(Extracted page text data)
____

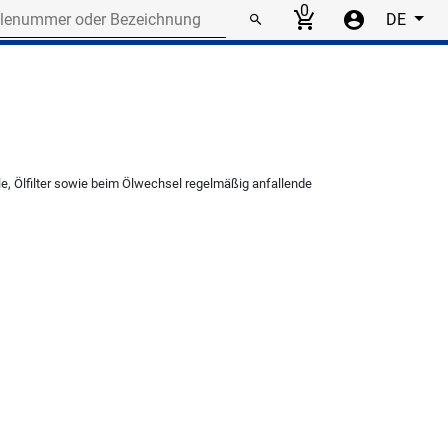
r or designation
0
DE
e, Ölfilter sowie beim Ölwechsel regelmäßig anfallende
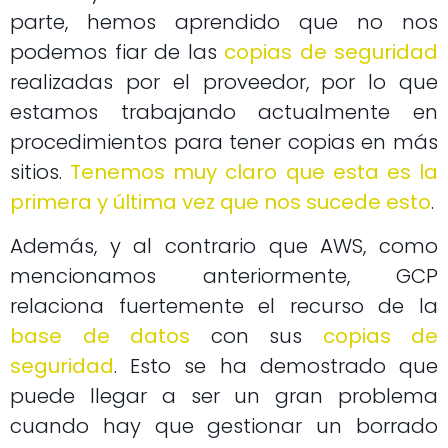
parte, hemos aprendido que no nos
podemos fiar de las
copias de seguridad
realizadas por el proveedor, por lo que
estamos trabajando actualmente en
procedimientos para tener copias en más
sitios.
Tenemos muy claro que esta es la
primera y última vez que nos sucede esto
.
Además, y al contrario que AWS, como
mencionamos anteriormente, GCP
relaciona fuertemente el recurso de la
base de datos
con sus
copias de
seguridad
. Esto se ha demostrado que
puede llegar a ser un gran problema
cuando hay que gestionar un borrado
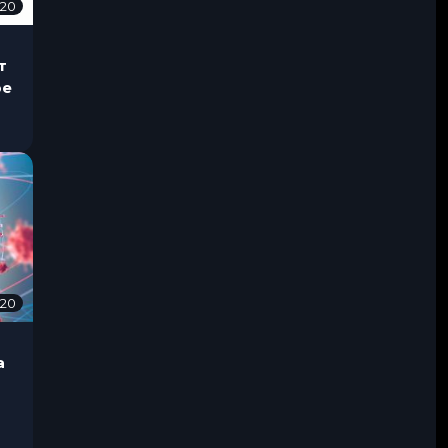
020
1
4
.
1
2
be
.
2
0
2
0
020
0
7
.
0
а
8
.
2
0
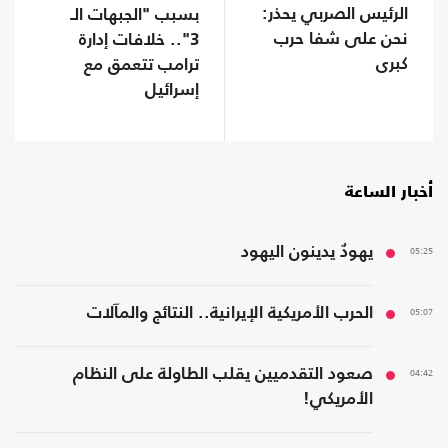
الرئيس الصربي يحذر:
بسبب "الجبهات الـ
نحن على شفا حرب
3".. خلافات إدارة
كبرى
ترامب تتعمق مع
إسرائيل
أخبار الساعة
05:25
يهودٌ يدينون اليهود
05:07
الحرب الأمريكية الإيرانية.. النتائج والمآلات
04:42
صعود التقدميين يقلب الطاولة على النظام
الأمريكي!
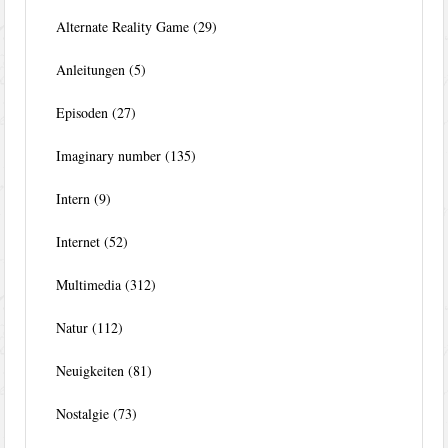
Alternate Reality Game
(29)
Anleitungen
(5)
Episoden
(27)
Imaginary number
(135)
Intern
(9)
Internet
(52)
Multimedia
(312)
Natur
(112)
Neuigkeiten
(81)
Nostalgie
(73)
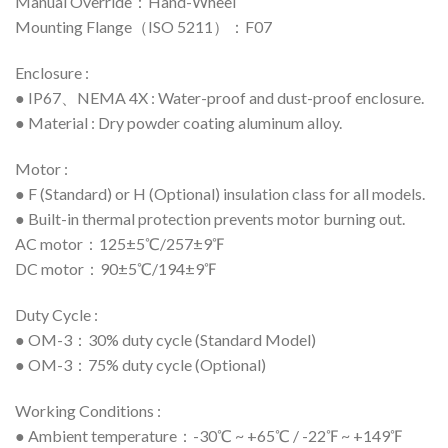
Manual Override：Hand-Wheel
Mounting Flange（ISO 5211）：F07
Enclosure :
● IP67、NEMA 4X : Water-proof and dust-proof enclosure.
● Material : Dry powder coating aluminum alloy.
Motor :
● F (Standard) or H (Optional) insulation class for all models.
● Built-in thermal protection prevents motor burning out.
AC motor：125±5℃/257±9℉
DC motor：90±5℃/194±9℉
Duty Cycle :
● OM-3：30% duty cycle (Standard Model)
● OM-3：75% duty cycle (Optional)
Working Conditions :
● Ambient temperature：-30℃ ~ +65℃ / -22℉ ~ +149℉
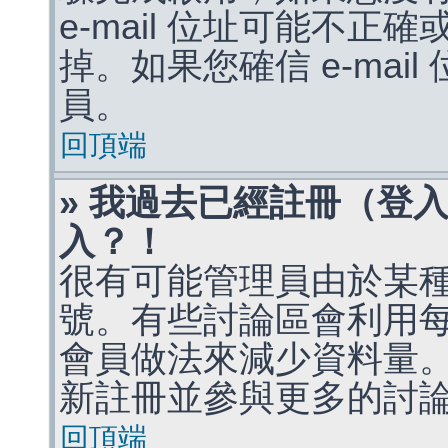
e-mail 位址可能不
掉。如果您確信 e-mai
員。
回頂端
» 我過去已經註冊（登
入？！
很有可能管理員由於某
號。有些討論區會利用
會員做法來減少資料量
新註冊並參與更多的討
回頂端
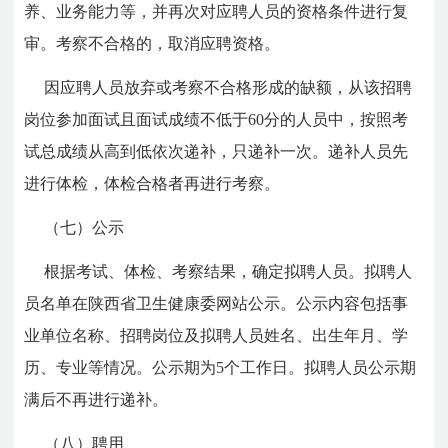
养、业务能力等，并再次对应聘人员的资格条件进行复
审。考察不合格的，取消应聘资格。
因应聘人员放弃或考察不合格形成的缺额，从该招聘
岗位参加面试且面试成绩不低于60分的人员中，按照考
试总成绩从高到低依次递补，只递补一次。递补人员先
进行体检，体检合格者再进行考察。
（七）公示
根据考试、体检、考察结果，确定拟聘人员。拟聘人
员名单在陕西省卫生健康委网站公示。公示内容包括事
业单位名称、招聘岗位及拟聘人员姓名、出生年月、学
历、专业等情况。公示期为5个工作日。拟聘人员公示期
满后不再进行递补。
（八）聘用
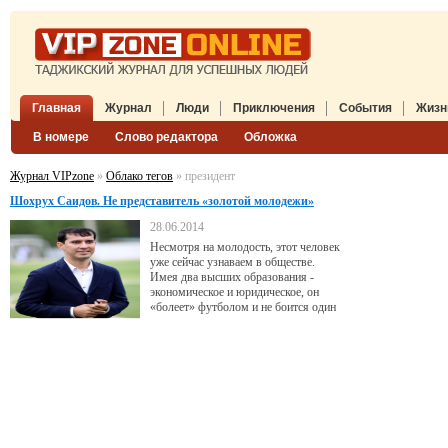
Главная
Журнал
Люди
Приключения
События
Жизн
В номере
Слово редактора
Обложка
Журнал VIPzone
»
Облако тегов
» президент
Шохрух Саидов. Не представитель «золотой молодежи»
28.06.2014
Несмотря на молодость, этот человек
уже сейчас узнаваем в обществе.
Имея два высших образования -
экономическое и юридическое, он
«болеет» футболом и не боится один
пуститься в преследование за
кабаном. Гость VipZone- глава
футбольного клуба «Истиклол»
Шохрух Саидов.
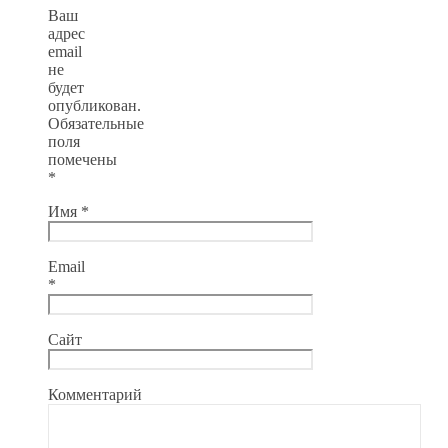
Ваш
адрес
email
не
будет
опубликован.
Обязательные
поля
помечены
*
Имя
*
Email
*
Сайт
Комментарий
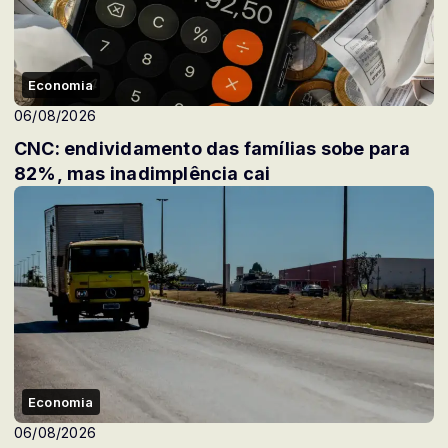
Economia
06/08/2026
CNC: endividamento das famílias sobe para
82%, mas inadimplência cai
Economia
06/08/2026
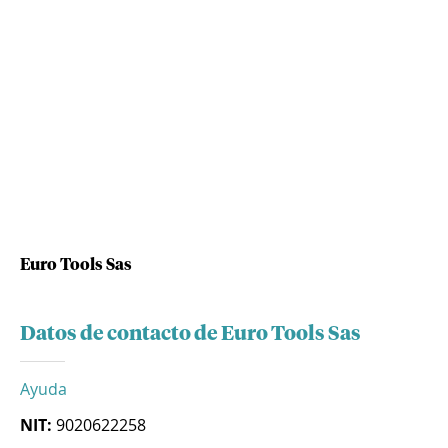
Euro Tools Sas
Datos de contacto de Euro Tools Sas
Ayuda
NIT:
9020622258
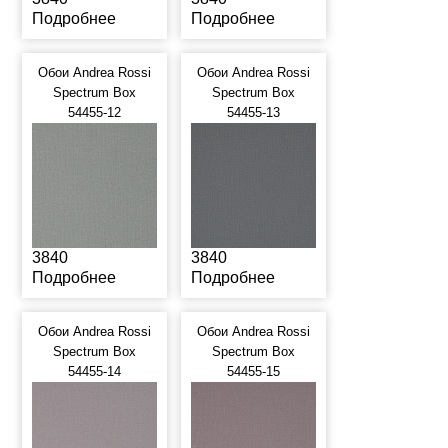
Подробнее
Подробнее
Обои Andrea Rossi
Обои Andrea Rossi
Spectrum Box
Spectrum Box
54455-12
54455-13
3840
3840
Подробнее
Подробнее
Обои Andrea Rossi
Обои Andrea Rossi
Spectrum Box
Spectrum Box
54455-14
54455-15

____

(EXERCISE BRIEF) Check the records above line by line and tally those holding the string "Optional". Answer with the number only.

(ANSWER BELOW) 2